Rent Out an Airbnb Sex Dungeon to Spice Up Your Boring Ol’ Sex Life

Impact

There's no shortage of raunchy stories from Airbnb users who've rented out their abodes, only to discover they've been destroyed by coke-snorting, hard-partying group sex enthusiasts. But what if you're looking to kick up the kink and find a change of scenery without destroying someone's apartment in the process? What if you need to rent, like, you know, a sex dungeon?

Then maybe check out KinkBNB, the "sex positive home-sharing community" that launched in 2015. 

KinkBNB

In a new interview with the Huffington Post, KinkBNB cofounder Ryan Galiotto said that he and Darren McKeeman started the company after a mutual friend of theirs had her listing removed from Airbnb without explanation.
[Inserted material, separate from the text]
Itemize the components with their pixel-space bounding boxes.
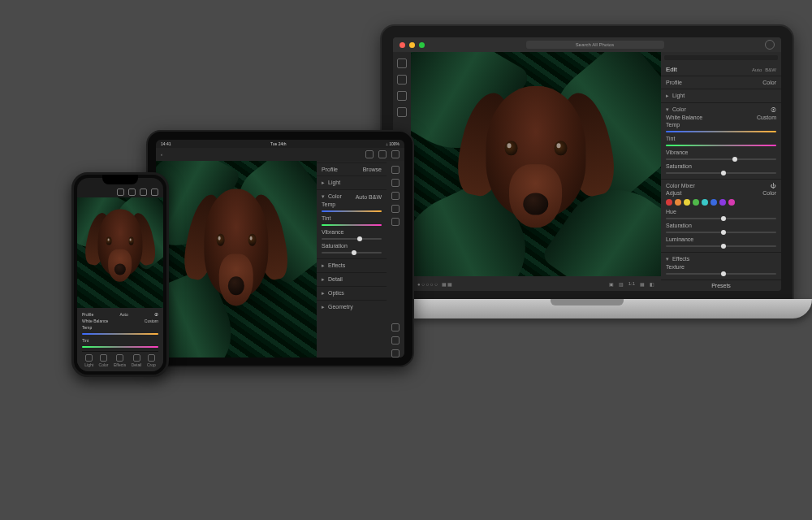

While the friend had a sex dungeon in her house, she didn't advertise it on the website.

"She believes there might have been a sex toy or something too provocative in her pictures," Galiotto said. (Airbnb policy prohibits any "vulgar" or "obscene" imagery or language in listings.) "When Darren heard about this, he to put up a mock site registering the address kinkbnb.com. Overnight, through just word of mouth, we had over a hundred people sign up."

Los Angeles dominatrix Justine Cross told Playboy last year that KinkBNB has been a boon for the kink industry because her sex dungeon ads tend to be censored by other home-sharing sites, and "the more ways we have to legitimatize ourselves, it'll start to be perceived as normal and reach more people."
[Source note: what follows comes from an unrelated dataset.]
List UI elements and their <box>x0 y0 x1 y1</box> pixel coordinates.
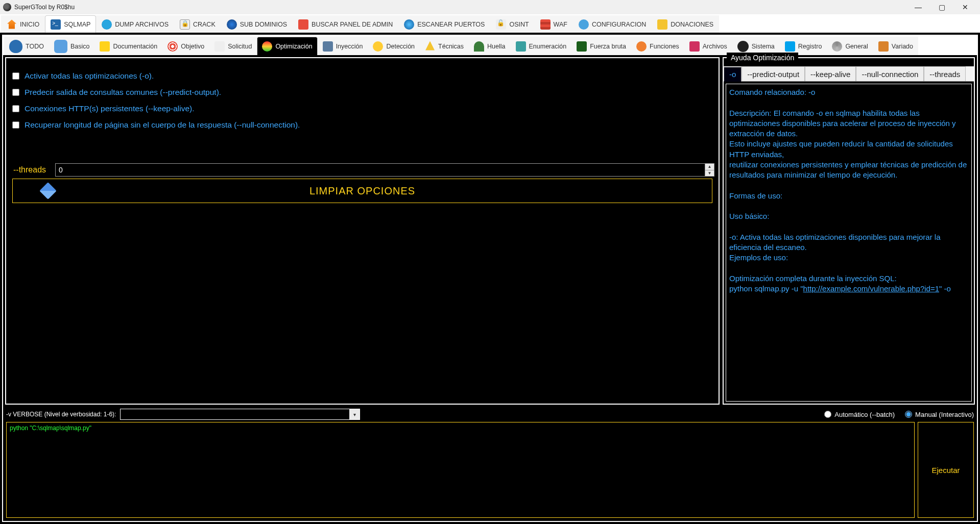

It is clear that there was a serious need for a kink-friendly space in the sharing economy before KinkBNB came along — even though a love of whips and chains is perhaps more common than we think. Indeed, a study released Wednesday indicated that more people than we think (nearly half of those surveyed, in fact!) are kinky li'l freaks who enjoy things like voyeurism and fetishism and masochism.

In related news: On Monday, the New York Times released an educational video about male nursery web spiders, who are into bondage, cannibalism and "tying up females with spider silk before mating." So it's not just humans.